The Netflix chart below shows how $700 has acted as resistance on four different occasions this year. The bears could argue this is a sign of a move lower into the mid-650s at least.

netflix daily chart

However, $650 could also be a fantastic support area because it is right on the 50% Fibonacci retracement. On the above NFLX daily chart, Fibonacci has been drawn from the swing low at $587 to the high at $712. From here, traders may want to utilize a lower time frame order block or Fair Value Gap (FVG) to maximize risk vs. reward. Moreover, according to MarketWatch, the average price target, ironically, stands at 700.79 (which also serves as a key resistance level). In this case, the average price target represents an increase of %3.7 from Netflix’s current stock price.

Overall, Wall Street analysts hold a bullish stock forecast for Netflix right now, with most analyst ratings suggesting a potential upside. However, NFLX stock forecast for the upcoming month largely depends on its earnings report in October. Also, with the recent sell-off in the market, it should be noted that any external factors, such as the potential for an economic slowdown, will significantly impact Netflix stock price targets. During a recession, one of the first ways to reduce costs is by cutting back on subscriptions, and with many ways to stream online, Netflix would likely suffer from an economic slowdown. Therefore, it is important to watch Netflix’s performance, specifically its earnings on October 14th, but also to be aware of the global economic data releases in the next few months. This will give you the best all-round view of Netflix stock.

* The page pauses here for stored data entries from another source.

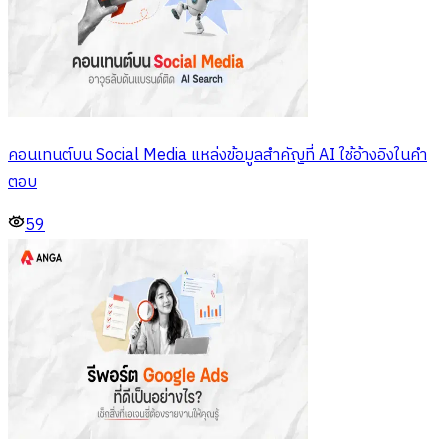
คอนเทนต์บน Social Media แหล่งข้อมูลสำคัญที่ AI ใช้อ้างอิงในคำ
ตอบ
59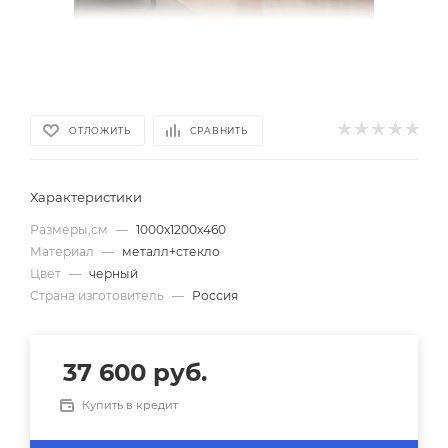
ОТЛОЖИТЬ
СРАВНИТЬ
Характеристики
Размеры,см
—
1000х1200х460
Материал
—
металл+стекло
Цвет
—
черный
Страна изготовитель
—
Россия
37 600
руб.
Купить в кредит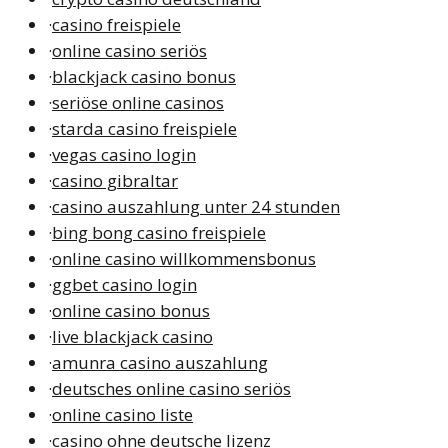
·
casino freispiele
·
online casino seriös
·
blackjack casino bonus
·
seriöse online casinos
·
starda casino freispiele
·
vegas casino login
·
casino gibraltar
·
casino auszahlung unter 24 stunden
·
bing bong casino freispiele
·
online casino willkommensbonus
·
ggbet casino login
·
online casino bonus
·
live blackjack casino
·
amunra casino auszahlung
·
deutsches online casino seriös
·
online casino liste
·
casino ohne deutsche lizenz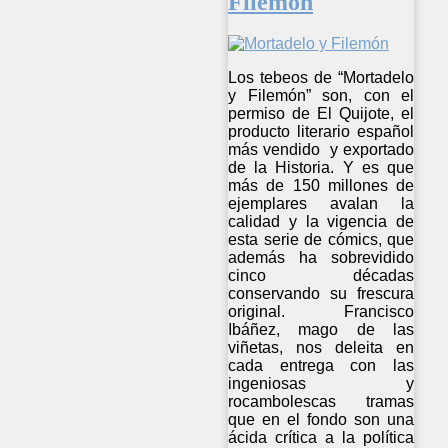
Filemón
Los tebeos de “Mortadelo
y Filemón” son, con el
permiso de El Quijote, el
producto literario español
más vendido y exportado
de la Historia. Y es que
más de 150 millones de
ejemplares avalan la
calidad y la vigencia de
esta serie de cómics, que
además ha sobrevidido
cinco décadas
conservando su frescura
original. Francisco
Ibáñez, mago de las
viñetas, nos deleita en
cada entrega con las
ingeniosas y
rocambolescas tramas
que en el fondo son una
ácida crítica a la política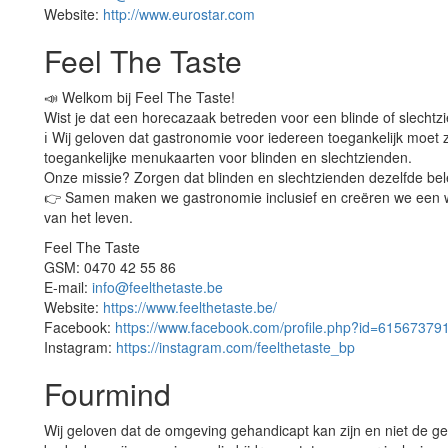
Website:
http://www.eurostar.com
Feel The Taste
📣 Welkom bij Feel The Taste!
Wist je dat een horecazaak betreden voor een blinde of slechtz
ℹ Wij geloven dat gastronomie voor iedereen toegankelijk moet
toegankelijke menukaarten voor blinden en slechtzienden.
Onze missie? Zorgen dat blinden en slechtzienden dezelfde be
👉 Samen maken we gastronomie inclusief en creëren we een 
van het leven.
Feel The Taste
GSM: 0470 42 55 86
E-mail:
info@feelthetaste.be
Website:
https://www.feelthetaste.be/
Facebook:
https://www.facebook.com/profile.php?id=6156737
Instagram:
https://instagram.com/feelthetaste_bp
Fourmind
Wij geloven dat de omgeving gehandicapt kan zijn en niet de g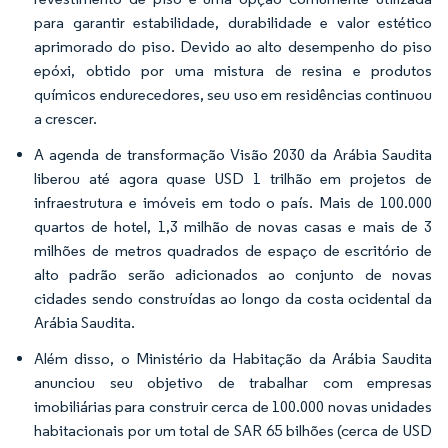
para garantir estabilidade, durabilidade e valor estético
aprimorado do piso. Devido ao alto desempenho do piso
epóxi, obtido por uma mistura de resina e produtos
químicos endurecedores, seu uso em residências continuou
a crescer.
A agenda de transformação Visão 2030 da Arábia Saudita
liberou até agora quase USD 1 trilhão em projetos de
infraestrutura e imóveis em todo o país. Mais de 100.000
quartos de hotel, 1,3 milhão de novas casas e mais de 3
milhões de metros quadrados de espaço de escritório de
alto padrão serão adicionados ao conjunto de novas
cidades sendo construídas ao longo da costa ocidental da
Arábia Saudita.
Além disso, o Ministério da Habitação da Arábia Saudita
anunciou seu objetivo de trabalhar com empresas
imobiliárias para construir cerca de 100.000 novas unidades
habitacionais por um total de SAR 65 bilhões (cerca de USD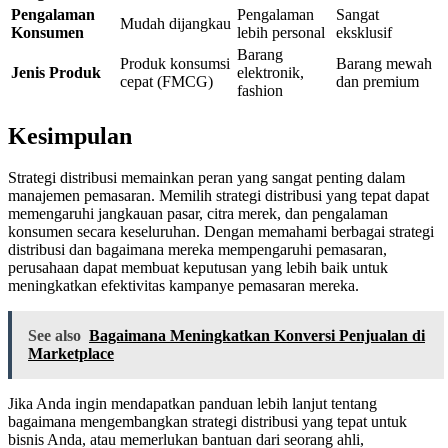
Pengalaman
Pengalaman
Sangat
Mudah dijangkau
Konsumen
lebih personal
eksklusif
Barang
Produk konsumsi
Barang mewah
Jenis Produk
elektronik,
cepat (FMCG)
dan premium
fashion
Kesimpulan
Strategi distribusi memainkan peran yang sangat penting dalam
manajemen pemasaran. Memilih strategi distribusi yang tepat dapat
memengaruhi jangkauan pasar, citra merek, dan pengalaman
konsumen secara keseluruhan. Dengan memahami berbagai strategi
distribusi dan bagaimana mereka mempengaruhi pemasaran,
perusahaan dapat membuat keputusan yang lebih baik untuk
meningkatkan efektivitas kampanye pemasaran mereka.
See also
Bagaimana Meningkatkan Konversi Penjualan di
Marketplace
Jika Anda ingin mendapatkan panduan lebih lanjut tentang
bagaimana mengembangkan strategi distribusi yang tepat untuk
bisnis Anda, atau memerlukan bantuan dari seorang ahli,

Risk Disclosure: The information provided in this article is not intended to give financial advice, recommend investments, guarantee profits, or shield you from losses. Our content is only for informational purposes and to help you understand the risks and complexity of these markets by providing objective analysis. Before trading, carefully consider your experience, financial goals, and risk tolerance. Trading involves significant potential for financial loss and isn't suitable for everyone.